Mailing List Archive

Failed-over incomplete
Dear List,

We are using Pacemaker and Corosync with CMAN as our HA software as
below version.

OS: CentOS release 6.5 (Final) 64-bit
Pacemaker: pacemaker.x86_64 1.1.10-14.el6_5.3
Corosync: corosync.x86_64 1.4.1-17.el6_5.1
CMAN: cman.x86_64 3.0.12.1-59.el6_5.2
Resource-Agent: resource-agents.x86_64 3.9.5-3.12

Topology: 2 Nodes with Active/Standby model. (MySQL is
Active/Active by clone)

All packages are install from CentOS official repository, and the
Resource-Agent is only one which be installed from OpenSUSE repository
(http://download.opensuse.org/repositories/network:/ha-clustering:/Stable/CentOS_CentOS-6/).

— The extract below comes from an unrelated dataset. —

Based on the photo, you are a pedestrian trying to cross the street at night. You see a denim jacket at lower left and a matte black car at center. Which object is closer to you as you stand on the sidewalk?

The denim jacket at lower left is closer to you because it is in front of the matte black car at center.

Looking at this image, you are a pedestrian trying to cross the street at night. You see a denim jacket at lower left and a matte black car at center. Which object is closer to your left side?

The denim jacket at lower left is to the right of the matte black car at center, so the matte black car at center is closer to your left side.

The system is work normally for few months until yesterday morning,
around 03:35 UTC+0700, we found that one of resource is go into
UNMANAGED state without any configuration changed. After another
resource is failed, the pacemaker try to failed-over resource to
another node but it incomplete after facing this resource.

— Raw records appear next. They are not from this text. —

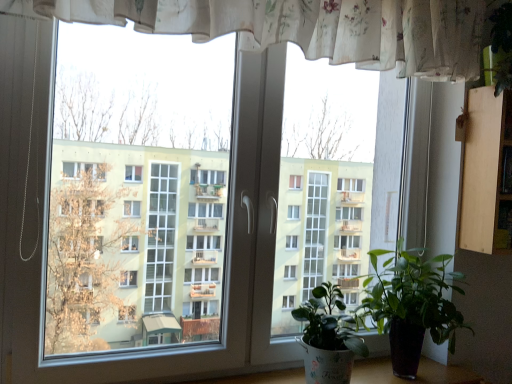 The width and height of the screenshot is (512, 384). I want to click on green glossy leafy plant at lower right, which is the second houseplant in right-to-left order, so click(328, 337).

This screenshot has height=384, width=512. What do you see at coordinates (328, 337) in the screenshot?
I see `green glossy leafy plant at lower right, which is the first houseplant from left to right` at bounding box center [328, 337].

How much space does green glossy leafy plant at lower right, which is the first houseplant from left to right, occupy vertically?

The height of green glossy leafy plant at lower right, which is the first houseplant from left to right, is 14.25 inches.

I want to click on green glossy plant at lower right, placed as the second houseplant when sorted from left to right, so click(411, 304).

Configuration of some resource is below and the LOG during event is in
attached file.

primitive res.vBKN6 IPv6addr \
params ipv6addr="2001:db8:0:f::61a" cidr_netmask=64 nic=eth0 \
op monitor interval=10s

primitive res.vDMZ6 IPv6addr \
params ipv6addr="2001:db8:0:9::61a" cidr_netmask=64 nic=eth1 \
op monitor interval=10s

group gr.mainService res.vDMZ4 res.vDMZ6 res.vBKN4 res.vBKN6 res.http res.ftp

rsc_defaults rsc_defaults-options: \
migration-threshold=1

Please help me to solve this problem.

--teenigma
Re: Failed-over incomplete [ In reply to ]
On Thu, Dec 4, 2014 at 4:56 AM, Teerapatr Kittiratanachai
<maillist.tk@gmail.com> wrote:
> Dear List,
>
> We are using Pacemaker and Corosync with CMAN as our HA software as
> below version.
>
> OS: CentOS release 6.5 (Final) 64-bit
> Pacemaker: pacemaker.x86_64 1.1.10-14.el6_5.3
> Corosync: corosync.x86_64 1.4.1-17.el6_5.1
> CMAN: cman.x86_64 3.0.12.1-59.el6_5.2
> Resource-Agent: resource-agents.x86_64 3.9.5-3.12
>
> Topology: 2 Nodes with Active/Standby model. (MySQL is
> Active/Active by clone)
>
> All packages are install from CentOS official repository, and the
> Resource-Agent is only one which be installed from OpenSUSE repository
> (http://download.opensuse.org/repositories/network:/ha-clustering:/Stable/CentOS_CentOS-6/).
>
> The system is work normally for few months until yesterday morning,
> around 03:35 UTC+0700, we found that one of resource is go into
> UNMANAGED state without any configuration changed. After another
> resource is failed, the pacemaker try to failed-over resource to
> another node but it incomplete after facing this resource.
>
> Configuration of some resource is below and the LOG during event is in
> attached file.
>

The log just covers resource monitor failure and stopping of
resources. It does not contain any event related to starting resources
on another nodes.

You would need to collect crm_report with start time before resource
failed and stop time after resources were started on another node.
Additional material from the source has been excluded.